Cursor with hold emits the same row more than once across commits in 8.3.7

Lists: pgsql-bugspgsql-hackers
From: Mark Kirkwood <mark(dot)kirkwood(at)catalyst(dot)net(dot)nz>
To: pgsql-bugs(at)postgresql(dot)org
Subject: Cursor with hold emits the same row more than once across commits in 8.3.7
Date: 2009-06-09 06:15:38
Message-ID: 4A2DFE0A.6050502@catalyst.net.nz
Views: Raw Message | Whole Thread | Download mbox | Resend email
Lists: pgsql-bugs pgsql-hackers

Short Desc: Cursor with hold emits the same row more than once across
commits in 8.3.7
Os : Debian Etch amd64 / Ubuntu Jaunty amd64
Pg : 8.3.7
Build options: Official package and also compiled from source with
--enable-integer-datetimes
Detailed Desc:

A construction of the form

DECLARE cur CURSOR WITH HOLD FOR SELECT * FROM obj

loop
FETCH 1000 FROM cur
process 'em
COMMIT

results in some of the same rows being emitted more than once, altho the
final rowcount is correct (i.e some rows end up being never seen).
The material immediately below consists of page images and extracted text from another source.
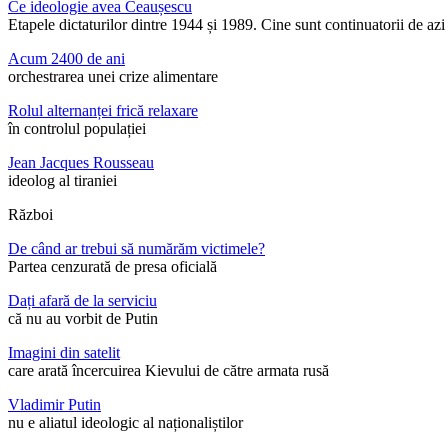
Ce ideologie avea Ceaușescu
Etapele dictaturilor dintre 1944 și 1989. Cine sunt continuatorii de az
Acum 2400 de ani
orchestrarea unei crize alimentare
Rolul alternanței frică relaxare
în controlul populației
Jean Jacques Rousseau
ideolog al tiraniei
Război
De când ar trebui să numărăm victimele?
Partea cenzurată de presa oficială
Dați afară de la serviciu
că nu au vorbit de Putin
Imagini din satelit
care arată încercuirea Kievului de către armata rusă
Vladimir Putin
nu e aliatul ideologic al naționaliștilor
Originally discovered using a perl DBI program, and we wondered if the
version of DBD::Pg might be an issue, so a c library program was written
to test this - and it exhibits the problem too (see attached for schema
and program). The table rows are reasonably wide:

select attname,n_distinct,avg_width from pg_stats where tablename='obj';
attname | n_distinct | avg_width
-------------+------------+-----------
obj_id | -1 | 4
obj_link_id | 5 | 4
obj_fil | 13035 | 1188

which may be a factor(tuplestore issues?)... The table is reasonably
sizable (10000000 rows). I can attach the generation program for this
dataset if required.

regards

Mark

Attachment Content-Type Size
cursor-bug.tar.gz application/x-gzip 1.5 KB

From: Tom Lane <tgl(at)sss(dot)pgh(dot)pa(dot)us>
To: Mark Kirkwood <mark(dot)kirkwood(at)catalyst(dot)net(dot)nz>
Cc: pgsql-bugs(at)postgresql(dot)org, pgsql-hackers(at)postgresql(dot)org
Subject: Re: Cursor with hold emits the same row more than once across commits in 8.3.7
Date: 2009-06-09 16:07:44
Message-ID: 20997.1244563664@sss.pgh.pa.us
Views: Raw Message | Whole Thread | Download mbox | Resend email
Lists: pgsql-bugs pgsql-hackers

Mark Kirkwood <mark(dot)kirkwood(at)catalyst(dot)net(dot)nz> writes:
> A construction of the form

> DECLARE cur CURSOR WITH HOLD FOR SELECT * FROM obj

> loop
> FETCH 1000 FROM cur
> process 'em
> COMMIT

> results in some of the same rows being emitted more than once, altho the
> final rowcount is correct (i.e some rows end up being never seen).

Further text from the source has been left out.